● WHAT IS REQUIRED
From the records below, copy each line in which the string "Annie" occurs.

(Records from a collection)

>>>

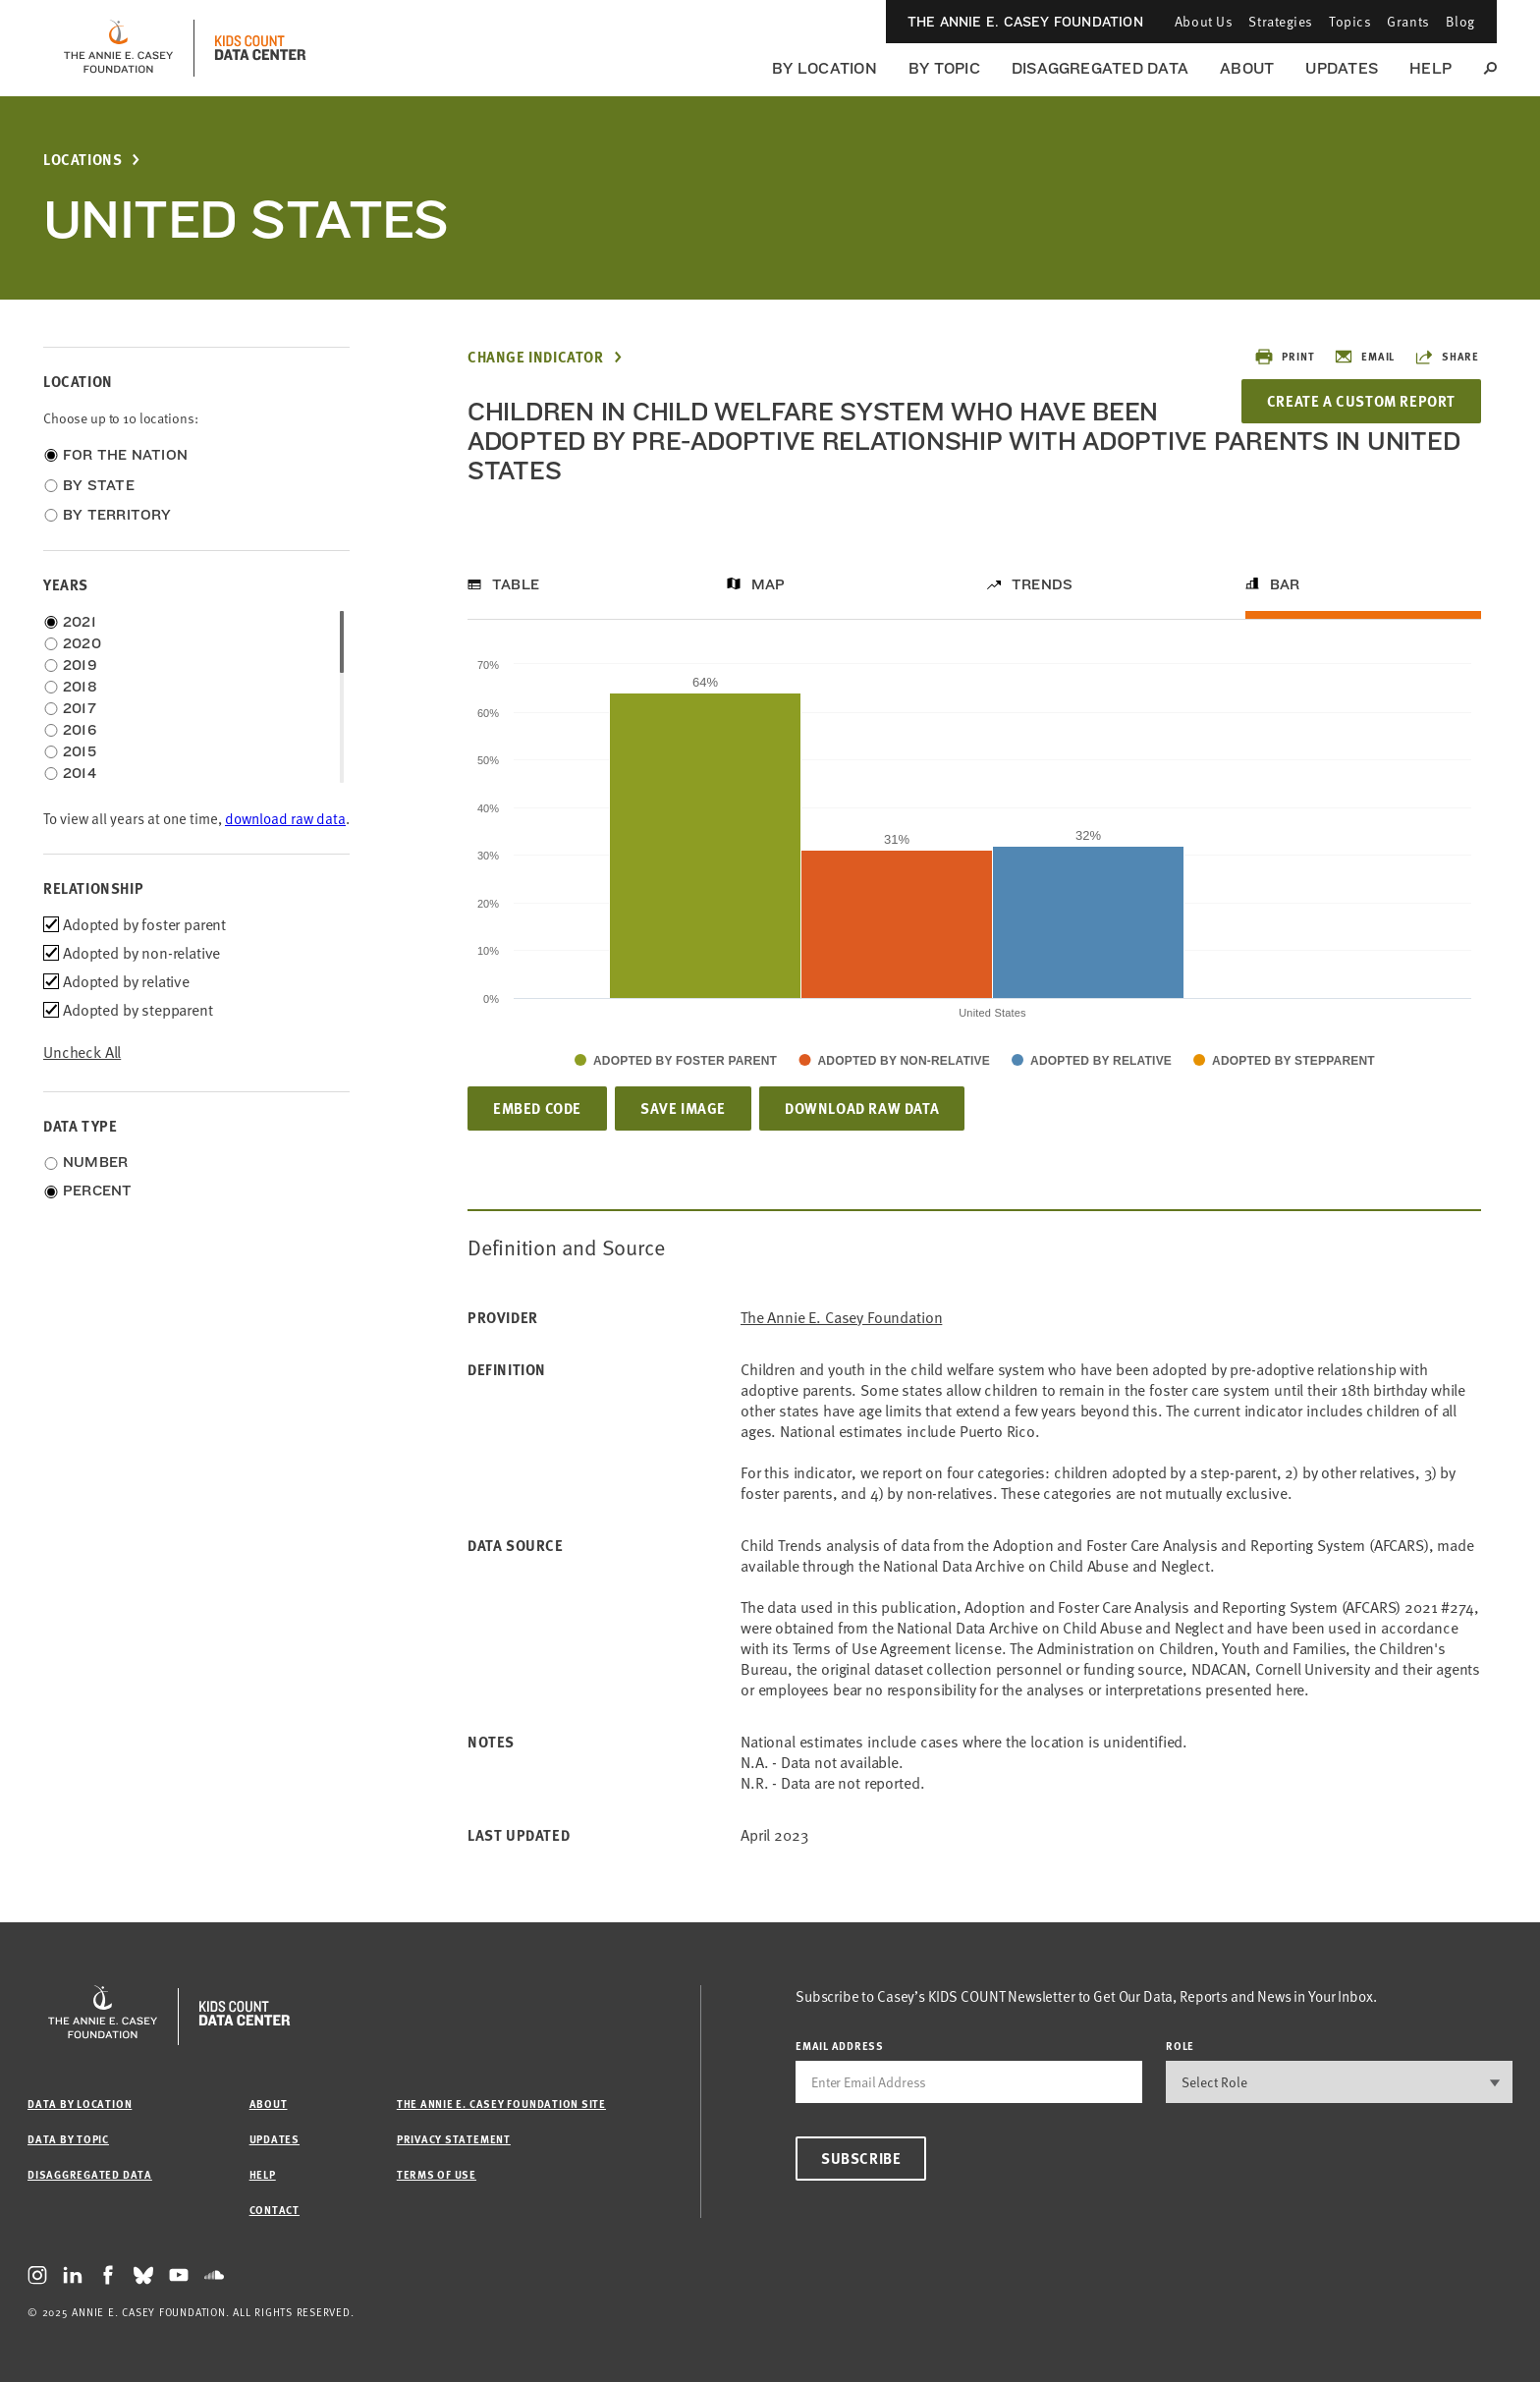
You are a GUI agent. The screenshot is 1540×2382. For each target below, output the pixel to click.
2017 (79, 708)
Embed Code (537, 1108)
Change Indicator (536, 357)
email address (840, 2045)
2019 (80, 665)
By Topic (944, 68)
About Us (1204, 21)
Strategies (1280, 21)
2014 (79, 773)
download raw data (285, 818)
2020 (82, 643)
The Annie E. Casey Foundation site (501, 2103)
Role (1180, 2045)
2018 (80, 686)
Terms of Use (436, 2174)
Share (1446, 356)
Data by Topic (68, 2139)
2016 (79, 730)
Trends (1042, 584)
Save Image (683, 1108)
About (1247, 68)
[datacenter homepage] (260, 48)
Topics (1350, 21)
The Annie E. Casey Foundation (1025, 21)
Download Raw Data (862, 1108)
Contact (274, 2209)
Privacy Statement (454, 2139)
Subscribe (861, 2158)
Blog (1460, 21)
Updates (1341, 68)
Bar (1285, 584)
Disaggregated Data (1100, 68)
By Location (824, 68)
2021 (79, 622)
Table (515, 584)
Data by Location (80, 2103)
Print (1284, 356)
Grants (1408, 21)
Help (1430, 68)
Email (1364, 356)
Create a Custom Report (1361, 401)
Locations (82, 159)
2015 (79, 751)
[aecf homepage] (118, 48)
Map (768, 584)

<<<

● RESPONSE
The Annie E. Casey Foundation site (501, 2103)
The Annie E. Casey Foundation (1025, 21)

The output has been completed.